Single by Ben Howard

from the album Every Kingdom
- Released: 26 August 2011
- Recorded: 2011
- Genre: Folk, indie folk
- Length: 4:22
- Label: Island
- Songwriter: Ben Howard

Ben Howard singles chronology
| "The Wolves" (2011) | "Keep Your Head Up" (2011) | "The Fear" (2012) |

= Keep Your Head Up (Ben Howard song) =

"Keep Your Head Up" is a song by British singer-songwriter Ben Howard from his debut studio album Every Kingdom. It was released as a single in the United Kingdom on 26 August 2011 as a digital download. It reached a peak UK Singles Chart position of 74. The song was written by Ben Howard. The cover art was designed by Owen Tozer. It is a re-recording of the original version found on the Games in the Dark EP.

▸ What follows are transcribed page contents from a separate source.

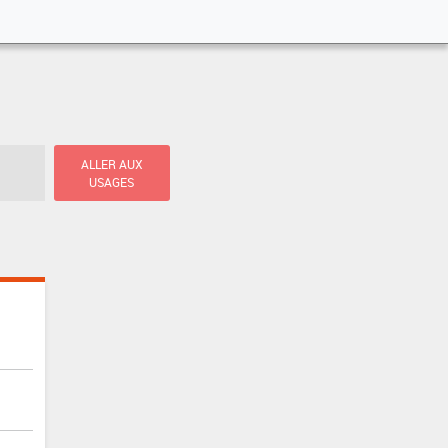
ALLER AUX
USAGES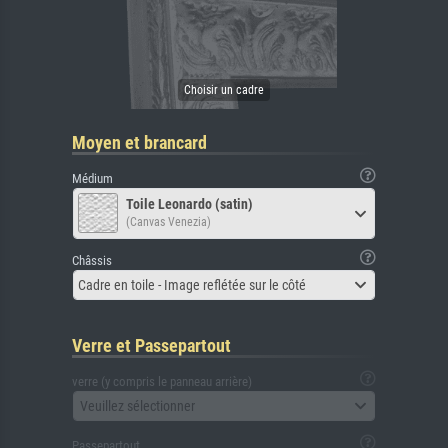
Moyen et brancard
Médium
Toile Leonardo (satin)
(Canvas Venezia)
Châssis
Cadre en toile - Image reflétée sur le côté
Verre et Passepartout
verre (y compris le panneau arrière)
Veuillez sélectionner
Passepartout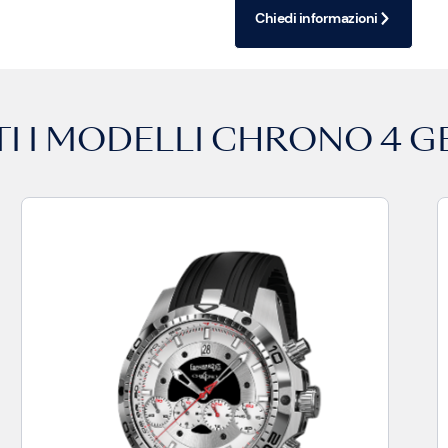
Chiedi informazioni
I I MODELLI
CHRONO 4 G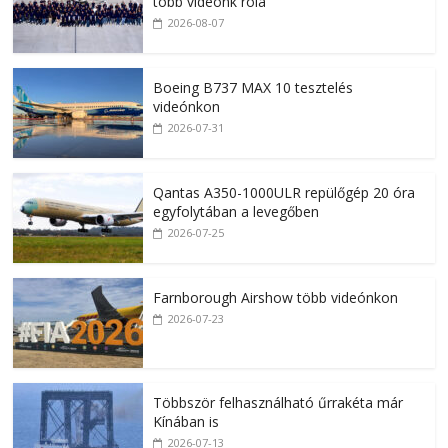
több videónk róla
2026-08-07
Boeing B737 MAX 10 tesztelés
videónkon
2026-07-31
Qantas A350-1000ULR repülőgép 20 óra
egyfolytában a levegőben
2026-07-25
Farnborough Airshow több videónkon
2026-07-23
Többször felhasználható űrrakéta már
Kínában is
2026-07-13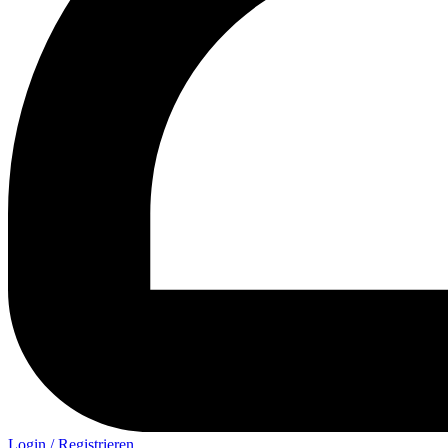
Login / Registrieren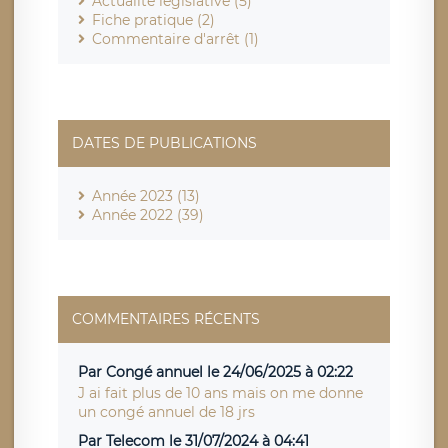
Actualité législative (5)
Fiche pratique (2)
Commentaire d'arrêt (1)
DATES DE PUBLICATIONS
Année 2023 (13)
Année 2022 (39)
COMMENTAIRES RÉCENTS
Par Congé annuel le 24/06/2025 à 02:22
J ai fait plus de 10 ans mais on me donne
un congé annuel de 18 jrs
Par Telecom le 31/07/2024 à 04:41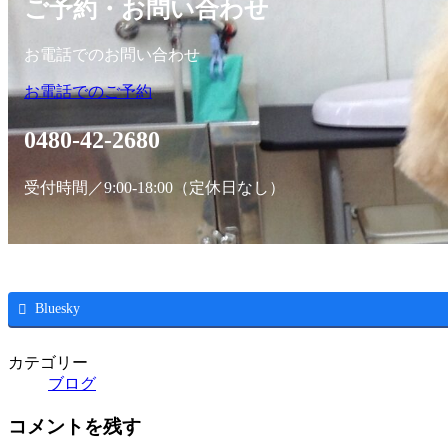
ご予約・お問い合わせ
お電話でのお問い合わせ
お電話でのご予約
0480-42-2680
受付時間／9:00-18:00（定休日なし）
Bluesky
カテゴリー
ブログ
コメントを残す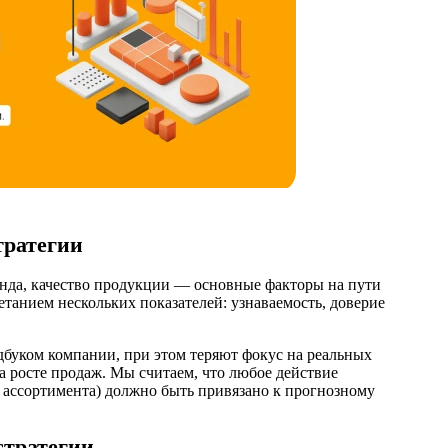
тратегии
нда, качество продукции — основные факторы на пути
етанием нескольких показателей: узнаваемость, доверие
буком компании, при этом теряют фокус на реальных
 росте продаж. Мы считаем, что любое действие
 ассортимента) должно быть привязано к прогнозному
стратегии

The song was voted to be 3VOOR12 song of the year on the Dutch radio station 3FM.

==Music video==
A music video to accompany the release of "Keep Your Head Up" was released onto YouTube on 18 August 2011 with a total length of three minutes and fifty-five seconds. The video is also included on the deluxe edition of the studio album Every Kingdom.

==Track listing==

| No. | Title | Length |
|---|---|---|
| 1. | "Keep Your Head Up" | 4:22 |
| 2. | "Depth over Distance" | 4:48 |
| Total length: |  | 9:10 |

==Chart performance==

| Chart (2011) | Peak Position |
|---|---|
| UK Singles Chart | 46 |
| UK Streaming Chart | 65 |
| Belgian Chart (Wallonia) | 28 |
| Belgian Chart (Flanders) | 87 |
| Dutch Chart | 14 |
| German Chart | 68 |
| U.S. Billboard Adult Alternative | 15 |

==Certifications==

| Region | Certification | Certified units/sales |
| Australia (ARIA) | Platinum | 70,000^{‡} |
| Germany (BVMI) | Gold | 150,000^{‡} |
| New Zealand (RMNZ) | Platinum | 30,000^{‡} |
| United Kingdom (BPI) | Platinum | 600,000^{‡} |
^{‡} Sales+streaming figures based on certification alone.

==Release history==

| Country | Release date | Format | Label |
|---|---|---|---|
| United Kingdom | 26 August 2011 | Digital Download | Island |

==Covers==
Sandra van Nieuwland covered the song on The Voice of Holland. It was released as a single in The Netherlands on 17 November 2012 as a digital download. It reached number one in the Mega Single Top 100 and the Dutch Top 40.
British post-hardcore band Enter Shikari covered the song as part of a live session on Huw Stephens' show on BBC Radio 1.